▶ _Supplied material_
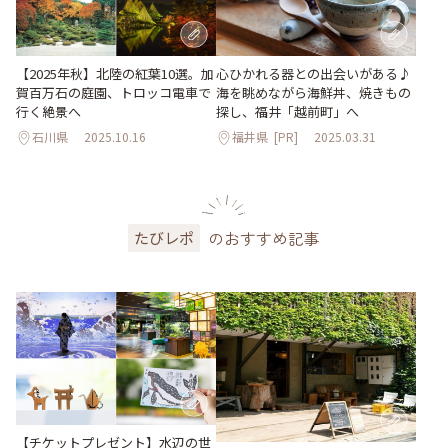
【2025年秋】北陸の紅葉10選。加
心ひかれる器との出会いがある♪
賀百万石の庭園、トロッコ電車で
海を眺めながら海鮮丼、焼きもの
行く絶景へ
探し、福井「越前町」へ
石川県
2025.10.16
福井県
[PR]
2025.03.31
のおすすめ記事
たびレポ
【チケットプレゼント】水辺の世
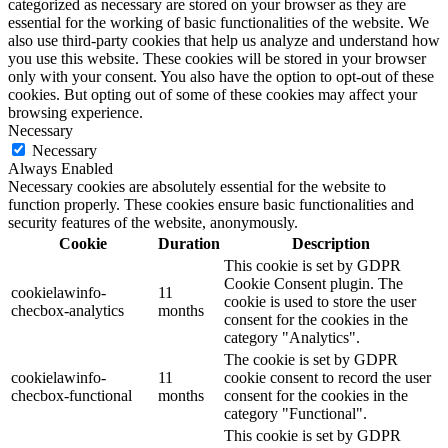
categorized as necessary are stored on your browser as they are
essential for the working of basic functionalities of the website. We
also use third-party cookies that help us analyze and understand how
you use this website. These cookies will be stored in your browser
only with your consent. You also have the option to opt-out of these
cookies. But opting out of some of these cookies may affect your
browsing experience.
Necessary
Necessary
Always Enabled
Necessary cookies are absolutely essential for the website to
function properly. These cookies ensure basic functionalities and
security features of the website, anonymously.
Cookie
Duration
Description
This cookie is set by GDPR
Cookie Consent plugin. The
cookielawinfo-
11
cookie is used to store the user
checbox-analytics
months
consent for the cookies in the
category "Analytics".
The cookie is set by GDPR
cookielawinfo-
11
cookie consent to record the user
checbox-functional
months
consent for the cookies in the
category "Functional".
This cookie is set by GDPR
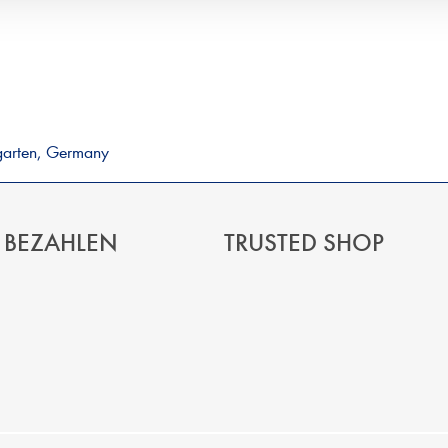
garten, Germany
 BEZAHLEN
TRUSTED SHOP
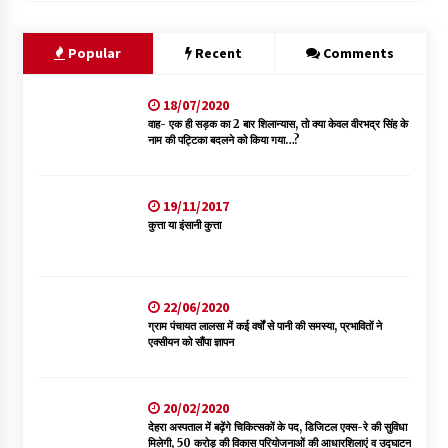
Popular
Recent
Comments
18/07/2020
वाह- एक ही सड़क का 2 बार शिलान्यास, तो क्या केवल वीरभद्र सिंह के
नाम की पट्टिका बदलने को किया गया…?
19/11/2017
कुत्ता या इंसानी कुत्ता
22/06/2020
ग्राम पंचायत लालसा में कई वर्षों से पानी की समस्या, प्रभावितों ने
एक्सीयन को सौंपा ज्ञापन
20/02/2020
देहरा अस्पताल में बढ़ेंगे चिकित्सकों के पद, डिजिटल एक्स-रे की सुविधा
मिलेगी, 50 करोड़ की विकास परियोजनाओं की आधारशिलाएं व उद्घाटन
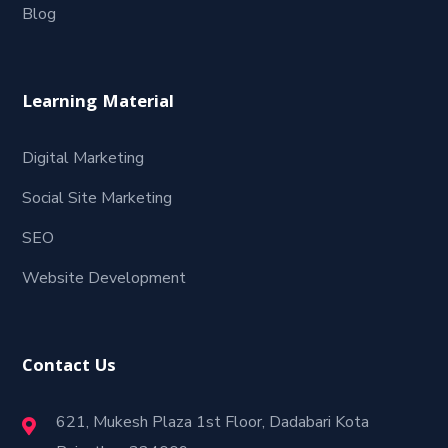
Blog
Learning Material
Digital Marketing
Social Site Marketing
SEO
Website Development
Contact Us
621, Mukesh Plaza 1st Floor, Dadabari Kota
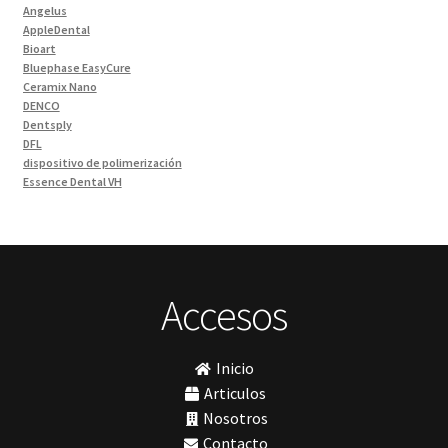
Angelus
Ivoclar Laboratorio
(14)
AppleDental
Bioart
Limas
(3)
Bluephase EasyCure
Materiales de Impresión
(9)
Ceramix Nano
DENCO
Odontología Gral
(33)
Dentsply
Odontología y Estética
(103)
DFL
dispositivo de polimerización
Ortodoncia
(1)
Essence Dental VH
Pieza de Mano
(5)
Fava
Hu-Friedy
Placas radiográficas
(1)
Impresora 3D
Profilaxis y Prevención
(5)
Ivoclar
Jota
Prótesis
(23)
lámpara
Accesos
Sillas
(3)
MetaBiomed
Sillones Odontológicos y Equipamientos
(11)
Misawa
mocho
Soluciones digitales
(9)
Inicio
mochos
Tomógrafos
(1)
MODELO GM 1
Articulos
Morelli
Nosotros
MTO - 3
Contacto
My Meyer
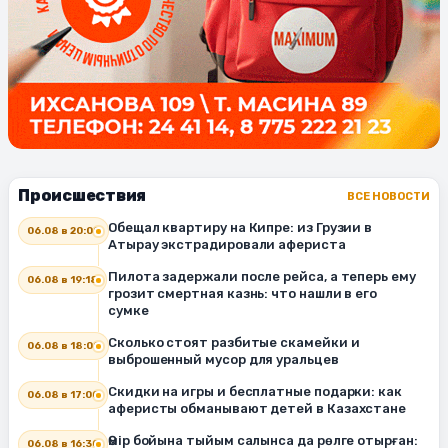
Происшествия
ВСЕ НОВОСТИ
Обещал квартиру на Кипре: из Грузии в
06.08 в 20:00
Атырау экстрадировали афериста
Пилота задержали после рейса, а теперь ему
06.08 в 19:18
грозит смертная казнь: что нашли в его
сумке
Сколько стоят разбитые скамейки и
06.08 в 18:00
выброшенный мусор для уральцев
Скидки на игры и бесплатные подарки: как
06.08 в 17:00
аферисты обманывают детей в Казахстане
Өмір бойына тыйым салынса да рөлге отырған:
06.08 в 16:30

▶ _Assignment_
Reproduce every line above word for word; no images.

▶ _Solution to this exercise_
【2025年秋】北陸の紅葉10選。加
心ひかれる器との出会いがある♪
賀百万石の庭園、トロッコ電車で
海を眺めながら海鮮丼、焼きもの
行く絶景へ
探し、福井「越前町」へ
石川県
2025.10.16
福井県
[PR]
2025.03.31
のおすすめ記事
たびレポ
【チケットプレゼント】水辺の世
categorized as necessary are stored on your browser as they are
essential for the working of basic functionalities of the website. We
also use third-party cookies that help us analyze and understand how
you use this website. These cookies will be stored in your browser
only with your consent. You also have the option to opt-out of these
cookies. But opting out of some of these cookies may affect your
browsing experience.
Necessary
Necessary
Always Enabled
Necessary cookies are absolutely essential for the website to
function properly. These cookies ensure basic functionalities and
security features of the website, anonymously.
Cookie
Duration
Description
This cookie is set by GDPR
Cookie Consent plugin. The
cookielawinfo-
11
cookie is used to store the user
checbox-analytics
months
consent for the cookies in the
category "Analytics".
The cookie is set by GDPR
cookielawinfo-
11
cookie consent to record the user
checbox-functional
months
consent for the cookies in the
category "Functional".
This cookie is set by GDPR
garten, Germany
 BEZAHLEN
TRUSTED SHOP
Popular
Recent
Comments
18/07/2020
वाह- एक ही सड़क का 2 बार शिलान्यास, तो क्या केवल वीरभद्र सिंह के
नाम की पट्टिका बदलने को किया गया…?
19/11/2017
कुत्ता या इंसानी कुत्ता
22/06/2020
ग्राम पंचायत लालसा में कई वर्षों से पानी की समस्या, प्रभावितों ने
एक्सीयन को सौंपा ज्ञापन
20/02/2020
देहरा अस्पताल में बढ़ेंगे चिकित्सकों के पद, डिजिटल एक्स-रे की सुविधा
मिलेगी, 50 करोड़ की विकास परियोजनाओं की आधारशिलाएं व उद्घाटन
Blog
Learning Material
Digital Marketing
Social Site Marketing
SEO
Website Development
Contact Us
621, Mukesh Plaza 1st Floor, Dadabari Kota
Angelus
Ivoclar Laboratorio
(14)
AppleDental
Bioart
Limas
(3)
Bluephase EasyCure
Materiales de Impresión
(9)
Ceramix Nano
DENCO
Odontología Gral
(33)
Dentsply
Odontología y Estética
(103)
DFL
dispositivo de polimerización
Ortodoncia
(1)
Essence Dental VH
Pieza de Mano
(5)
Fava
Hu-Friedy
Placas radiográficas
(1)
Impresora 3D
Profilaxis y Prevención
(5)
Ivoclar
Jota
Prótesis
(23)
lámpara
Accesos
Sillas
(3)
MetaBiomed
Sillones Odontológicos y Equipamientos
(11)
Misawa
mocho
Soluciones digitales
(9)
Inicio
mochos
Tomógrafos
(1)
MODELO GM 1
Articulos
Morelli
Nosotros
MTO - 3
Contacto
My Meyer
Происшествия
ВСЕ НОВОСТИ
Обещал квартиру на Кипре: из Грузии в
06.08 в 20:00
Атырау экстрадировали афериста
Пилота задержали после рейса, а теперь ему
06.08 в 19:18
грозит смертная казнь: что нашли в его
сумке
Сколько стоят разбитые скамейки и
06.08 в 18:00
выброшенный мусор для уральцев
Скидки на игры и бесплатные подарки: как
06.08 в 17:00
аферисты обманывают детей в Казахстане
Өмір бойына тыйым салынса да рөлге отырған:
06.08 в 16:30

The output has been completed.